* **Work required**:
There is a line containing "ntrôle de l’utilisateur" in the records below. Repeat it and every line after it, exactly, through the final line, but no pictures.

* **Exercise data**:
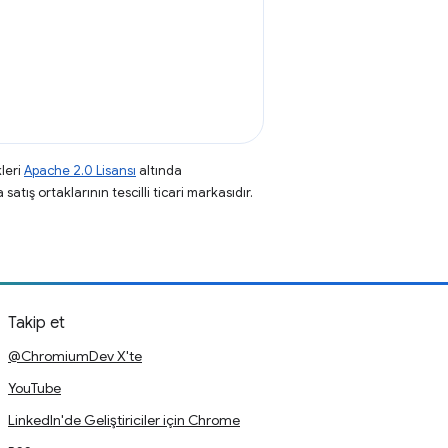
leri
Apache 2.0 Lisansı
altında
atış ortaklarının tescilli ticari markasıdır.
Takip et
@ChromiumDev X'te
YouTube
LinkedIn'de Geliştiriciler için Chrome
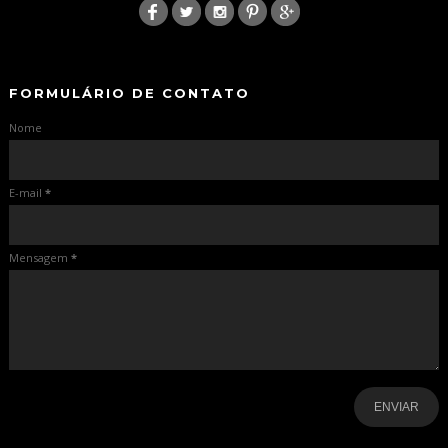
-
-
FORMULÁRIO DE CONTATO
Nome
E-mail
*
Mensagem
*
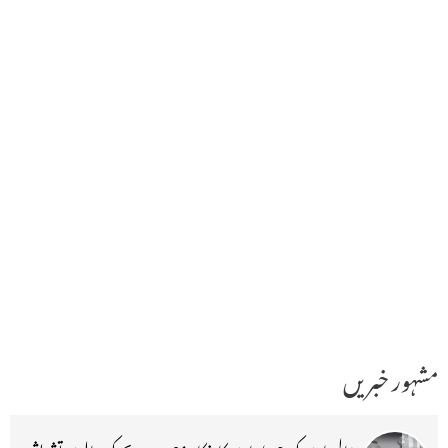
مشہور خبریں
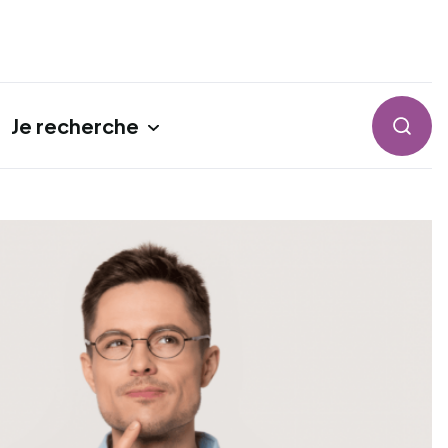
Je recherche
Reche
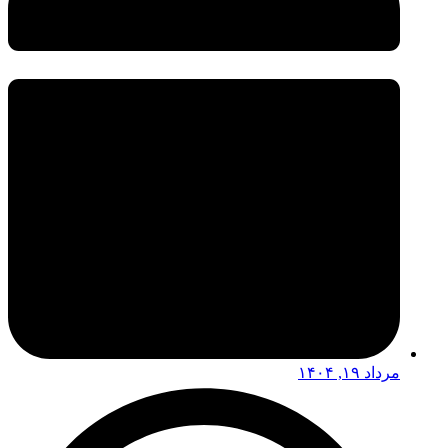
مرداد ۱۹, ۱۴۰۴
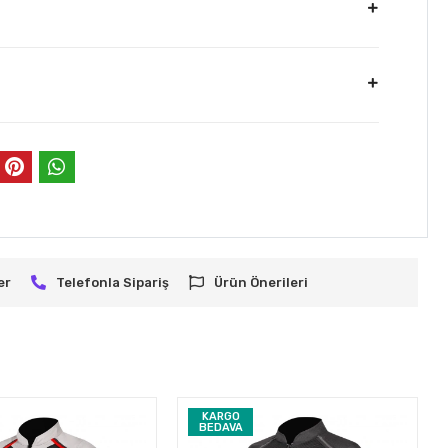
er
Telefonla Sipariş
Ürün Önerileri
KARGO
BEDAVA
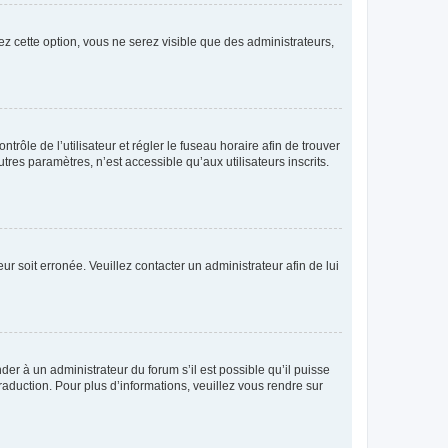
ez cette option, vous ne serez visible que des administrateurs,
ntrôle de l’utilisateur et régler le fuseau horaire afin de trouver
es paramètres, n’est accessible qu’aux utilisateurs inscrits.
ur soit erronée. Veuillez contacter un administrateur afin de lui
der à un administrateur du forum s’il est possible qu’il puisse
raduction. Pour plus d’informations, veuillez vous rendre sur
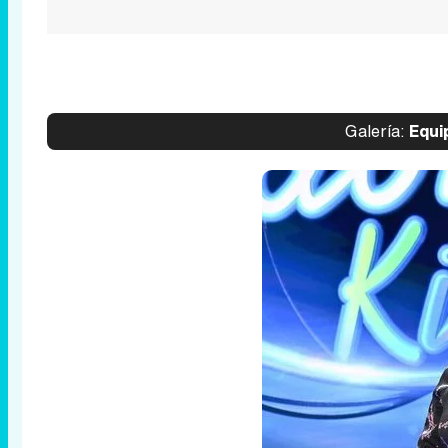
Galería:
Equip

* **Worked solution**:
ntrôle de l’utilisateur et régler le fuseau horaire afin de trouver
es paramètres, n’est accessible qu’aux utilisateurs inscrits.
ur soit erronée. Veuillez contacter un administrateur afin de lui
der à un administrateur du forum s’il est possible qu’il puisse
raduction. Pour plus d’informations, veuillez vous rendre sur
Galería:
Equip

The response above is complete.